We believe that the same mechanisms induce PMA in Co₂MnGa thin films as suggested for CoFe-based alloys—specifically, Co-3d and Pd-5d hybridization at the Co/Pd interface, and charge transfer between Co and O at the Co/MgO interface, which increases the splitting of out-of-plane hybridized band levels (d_yz, d_Z², d_xz and p_z) [99,113,114,115,116]. However, our findings suggest that the observed decrease in PMA observed in Ar-irradiated Co₂MnGa stacks is primarily due to intermixing at the interface with MgO, as Pd is relatively inert to argon-irradiation-induced intermixing due to its heavy mass, while MgO intermixes relatively easily, as can be seen in Figure 6b. This intermixing induces oxygen penetration into the Co₂MnGa thin film, which is known to reduce the Co-O hybridization and thus the out-of-plane anisotropy. Our simulations show that the intermixing of various elements at the interfaces increases with fluence, as expected. The different masses of the recoiled ions cause this intermixing, which directly correlates with an increase in interfacial roughness, resulting in a reduction in the PMA. Overall, our results shed light on the underlying mechanisms that govern PMA in Co-based Heusler alloys and provide insights into how to manipulate the PMA for specific applications, such as by controlling the fluence/DPA values of the ion irradiation. With the parameters that we used, our results show that PMA reduces upon Ar irradiation, which is desirable for various applications, such as voltage-tunable sensors, magnetic memory that requires efficient magnetization switching using voltage-induced strain for high-density storage and low power consumption and spintronic devices where a reduced PMA may enhance the stability and controllability of the magnetic domains [21,22,117].

5. Conclusions

In summary, we show that ion irradiation is a promising tool to manipulate the magnetic properties of Heusler-alloy-based magnetic sensors.

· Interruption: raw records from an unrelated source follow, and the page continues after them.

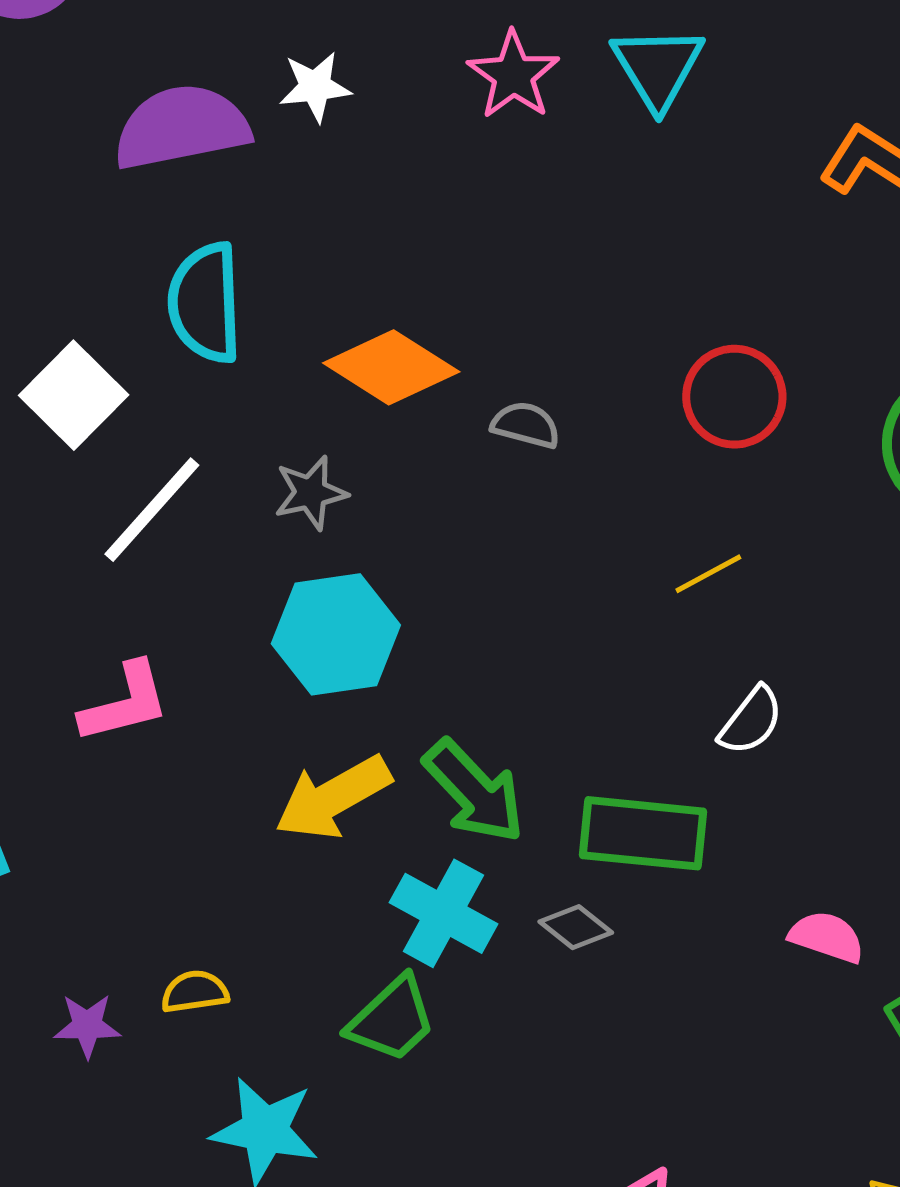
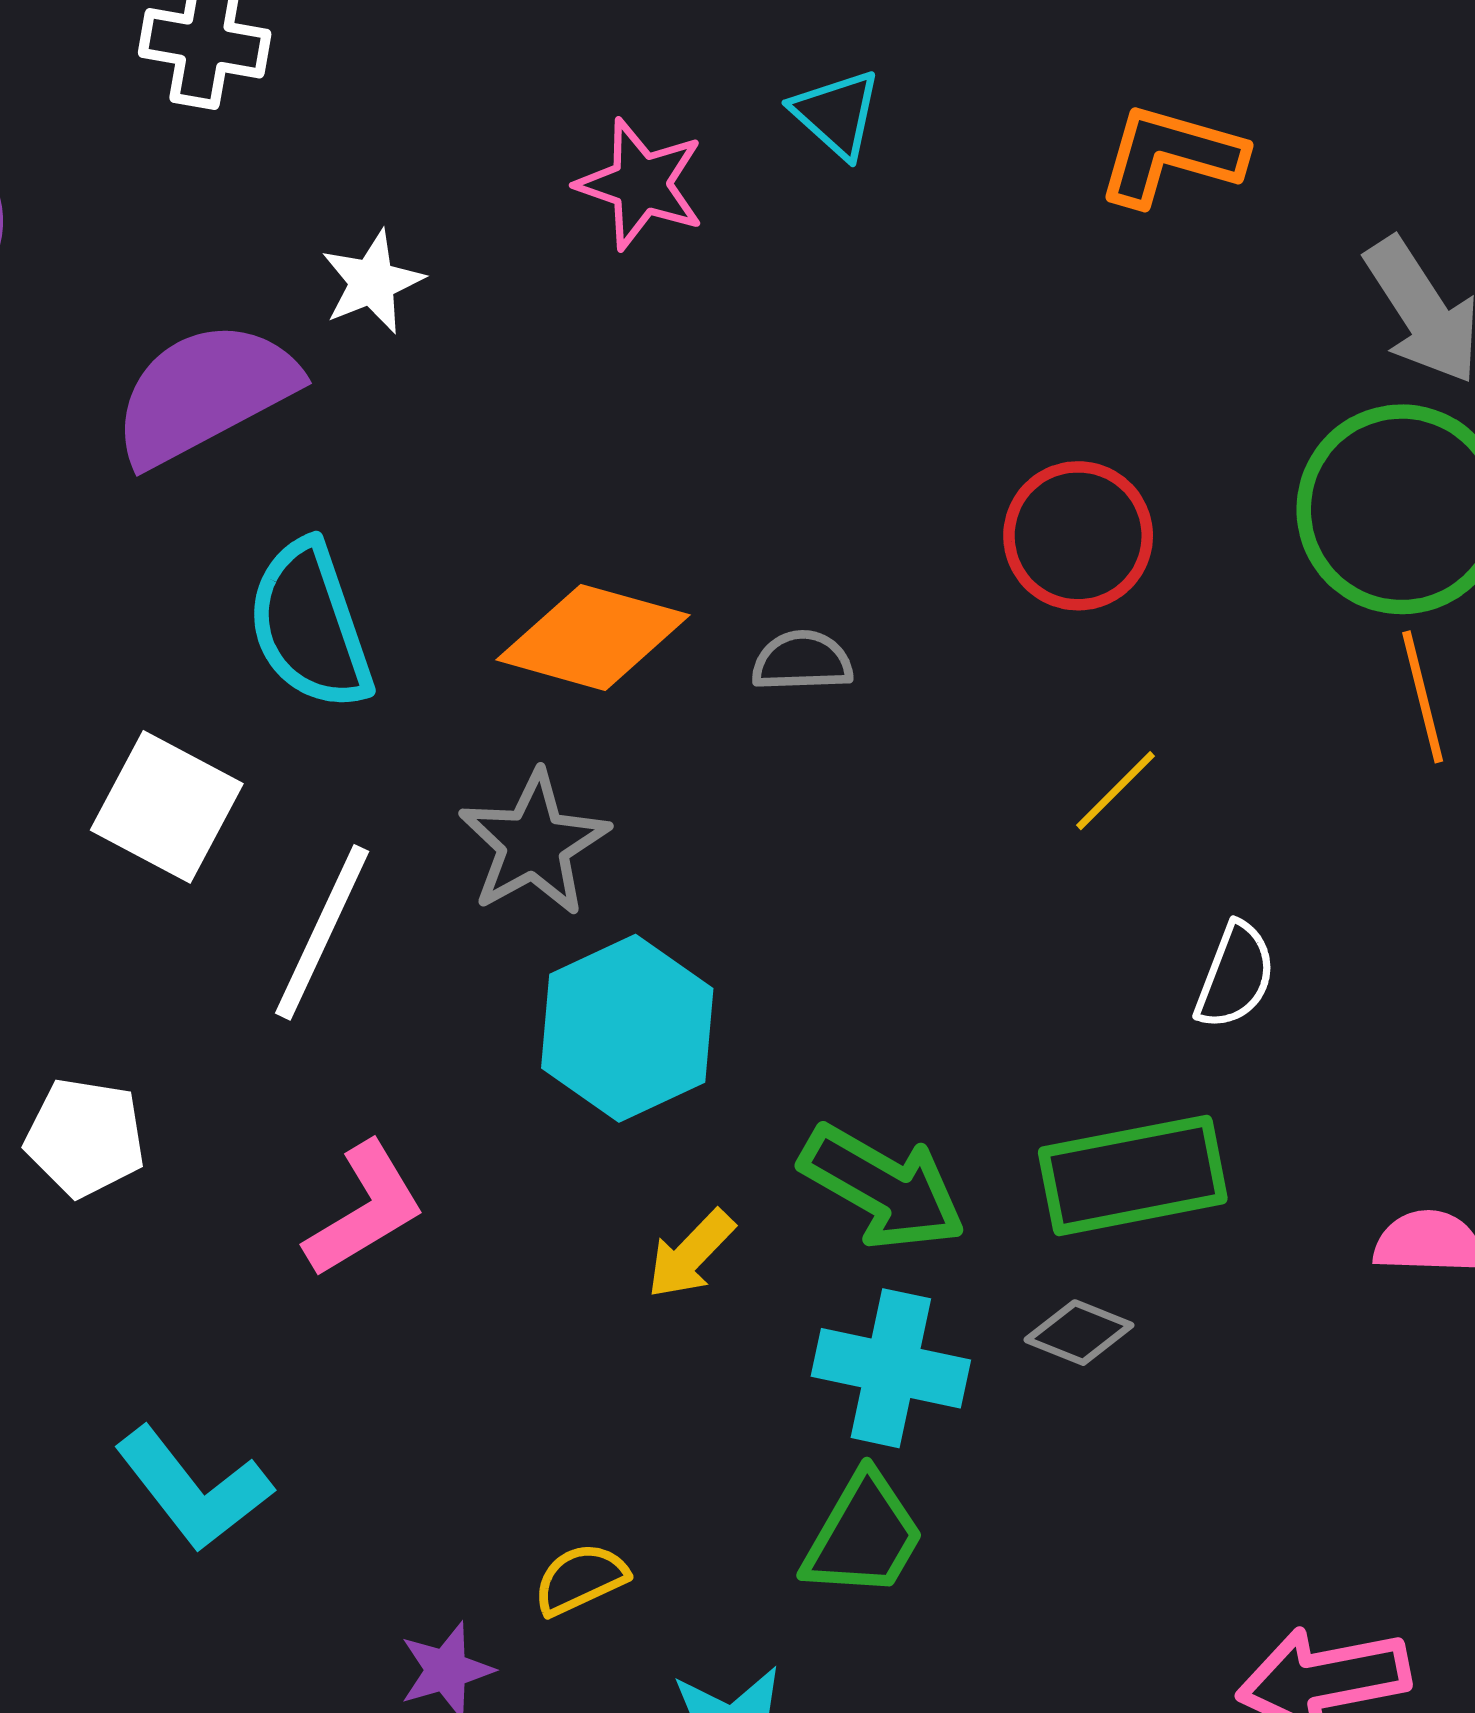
cyan triangle: (658, 67) -> (836, 114), size x0.7
gray star: (311, 493) -> (534, 843), size x1.4
yellow arrow: (333, 797) -> (691, 1254), size x0.6

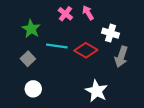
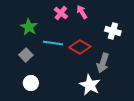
white cross: (110, 33) -> (113, 31), moved
gray arrow: (121, 57) -> (103, 63), moved

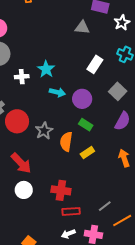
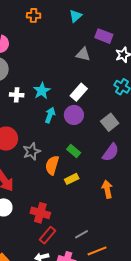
white rectangle: (95, 64) -> (79, 92), moved
cyan arrow: (57, 92) -> (50, 115), turned -91
purple circle: (82, 99) -> (74, 115), moved
red rectangle: (71, 211) -> (48, 235), turned -54

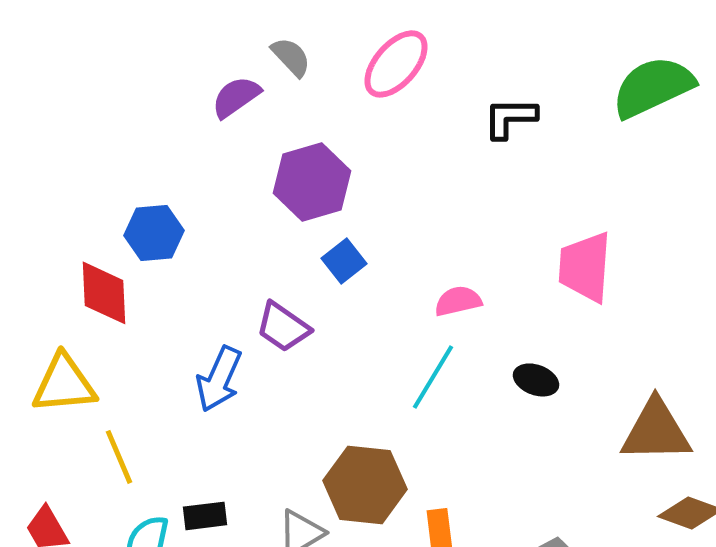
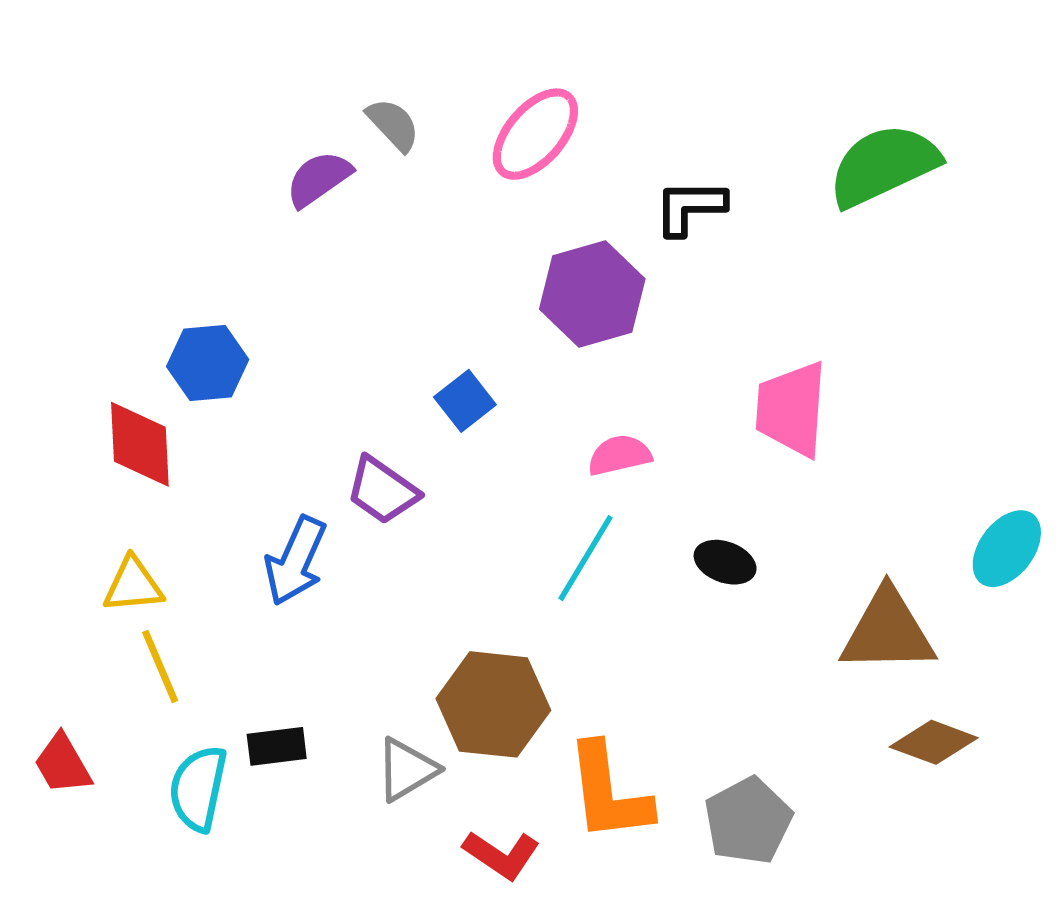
purple hexagon: (312, 182) -> (592, 294), moved
yellow triangle: (64, 384) -> (133, 585), moved, size x0.7

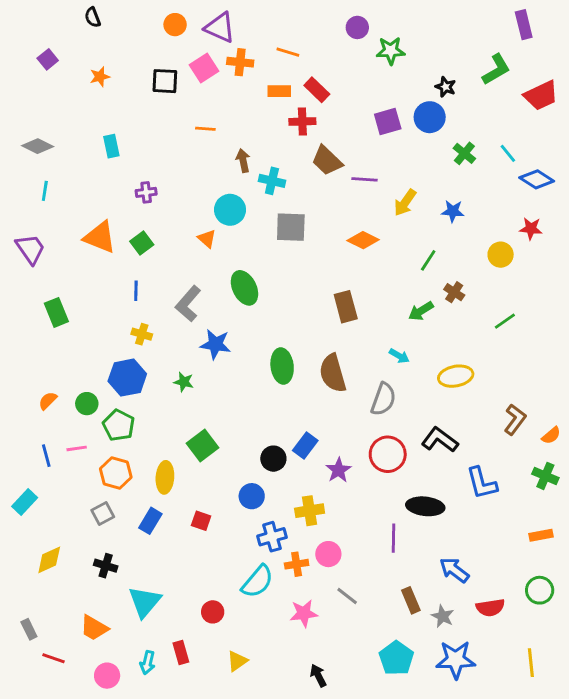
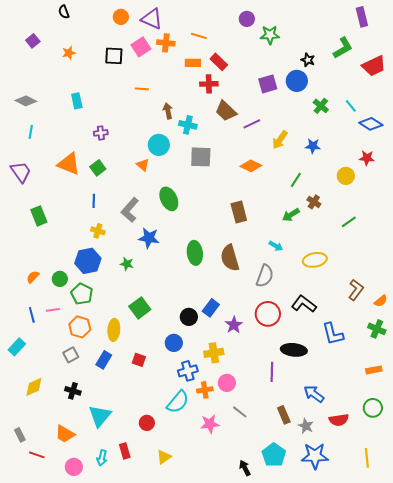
purple line: (365, 179) -> (252, 124), turned -30
black arrow: (318, 676) -> (245, 468), moved

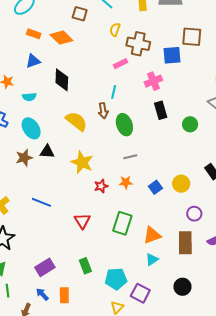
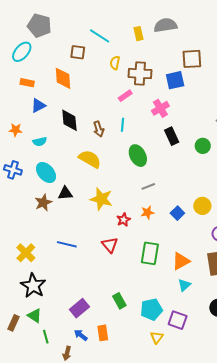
orange rectangle: (34, 34) -> (27, 83), moved
orange diamond: (61, 38) -> (63, 78), turned 50
brown arrow: (103, 111) -> (99, 129), moved
red triangle: (82, 221) -> (110, 245), moved

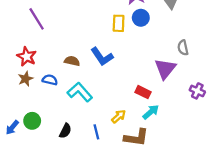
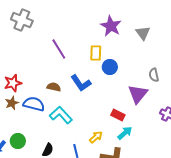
blue circle: (141, 18) -> (110, 67), moved
purple line: (37, 19) -> (59, 49), moved
red star: (27, 57) -> (13, 83), turned 30
blue semicircle: (50, 80) -> (34, 104), size x1.5

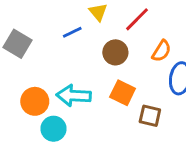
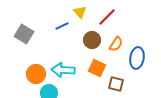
orange semicircle: (161, 51) -> (116, 44), moved

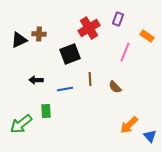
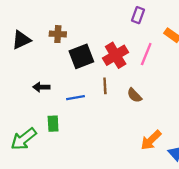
red cross: (89, 28) -> (116, 55), moved
brown cross: (39, 34) -> (58, 34), moved

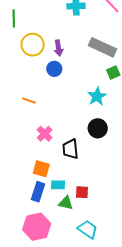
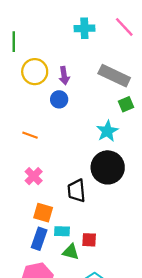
black circle: (98, 128) -> (108, 167), size x1.5
pink cross: (45, 134) -> (34, 176), moved

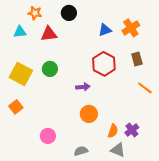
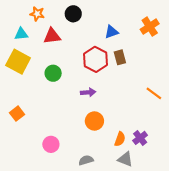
orange cross: (131, 28) -> (150, 27), moved
brown rectangle: (137, 59) -> (120, 57), moved
red hexagon: (104, 64) -> (96, 59), moved
yellow square: (21, 74) -> (18, 62), moved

The results indicate that 30 keV argon irradiation in the fluence regime of 10¹³–10¹⁵ Ar·cm⁻² can effectively tune the anisotropy of the Co₂MnGa-based thin films. Monte-Carlo-based simulations estimated the displacement per atom values between 0.17 and 17 for fluences 1 × 10¹³ and 1 × 10¹⁵ Ar·cm⁻², respectively. The effective anisotropy energy decreased from K_eff ~ 153 kJ·m⁻³ for the un-irradiated stack to K_eff ~ 14 kJ·m⁻³ for the 1 × 10¹⁴ Ar·cm⁻² irradiated stack. The simulations confirmed intermixing at the interfaces due to ion irradiation. We found that the intermixing of Co₂MnGa with the MgO layer was primarily responsible for the reduction in the PMA, due to the irradiation-induced penetration of oxygen atoms into the Co₂MnGa thin film. This study highlights the potential of ion irradiation as a localized modification tool to tailor the magnetic properties of Heusler alloys, which can be useful in the development of improved magnetic sensors for various applications.